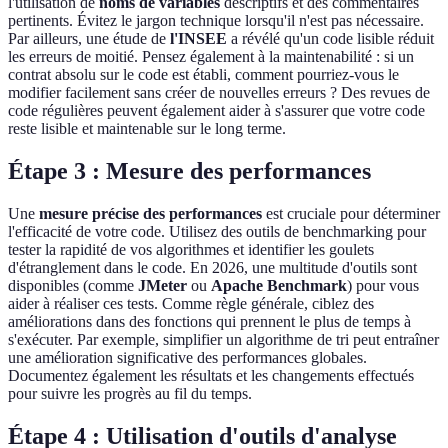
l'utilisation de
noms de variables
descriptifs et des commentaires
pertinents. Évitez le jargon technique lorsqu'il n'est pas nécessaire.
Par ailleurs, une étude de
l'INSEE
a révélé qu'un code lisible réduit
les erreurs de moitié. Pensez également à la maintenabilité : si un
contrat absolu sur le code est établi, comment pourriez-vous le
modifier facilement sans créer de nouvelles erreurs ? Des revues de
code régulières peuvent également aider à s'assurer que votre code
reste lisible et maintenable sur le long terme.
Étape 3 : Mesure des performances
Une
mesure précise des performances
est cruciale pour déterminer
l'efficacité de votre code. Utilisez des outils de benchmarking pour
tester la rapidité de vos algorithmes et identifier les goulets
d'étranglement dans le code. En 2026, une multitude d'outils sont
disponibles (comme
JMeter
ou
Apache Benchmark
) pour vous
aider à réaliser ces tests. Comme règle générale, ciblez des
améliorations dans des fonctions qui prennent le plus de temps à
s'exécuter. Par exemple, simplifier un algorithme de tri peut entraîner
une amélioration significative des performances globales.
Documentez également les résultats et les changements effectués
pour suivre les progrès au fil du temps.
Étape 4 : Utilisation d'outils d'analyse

- - -

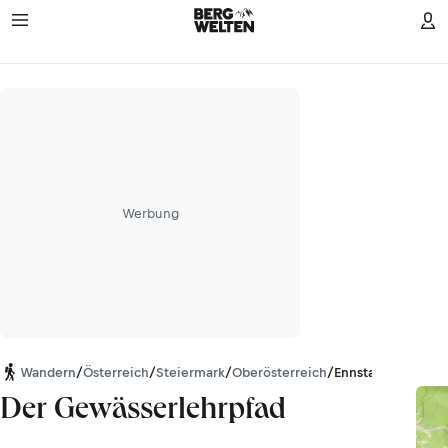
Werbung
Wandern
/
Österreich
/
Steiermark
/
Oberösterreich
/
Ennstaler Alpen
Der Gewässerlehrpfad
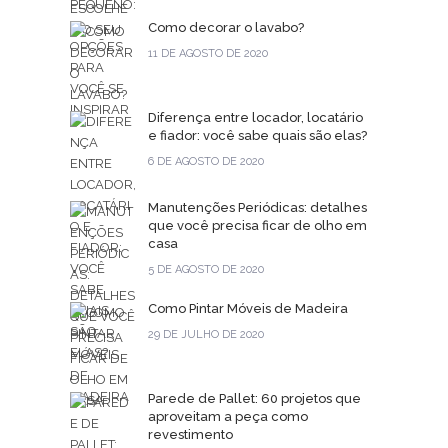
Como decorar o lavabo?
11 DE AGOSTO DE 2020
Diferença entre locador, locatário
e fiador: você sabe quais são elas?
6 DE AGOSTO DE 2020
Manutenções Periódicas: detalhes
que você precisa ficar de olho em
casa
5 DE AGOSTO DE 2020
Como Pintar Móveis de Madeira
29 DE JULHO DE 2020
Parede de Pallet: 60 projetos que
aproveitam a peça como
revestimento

- - -

[Action item] Only the lines from the one containing "Documentez également les" through the one containing "Étape 4 : Utilisation d'outils d'analyse" are to be retyped, both boundary lines included, with no other material.

[Problem solution]
Documentez également les résultats et les changements effectués
pour suivre les progrès au fil du temps.
Étape 4 : Utilisation d'outils d'analyse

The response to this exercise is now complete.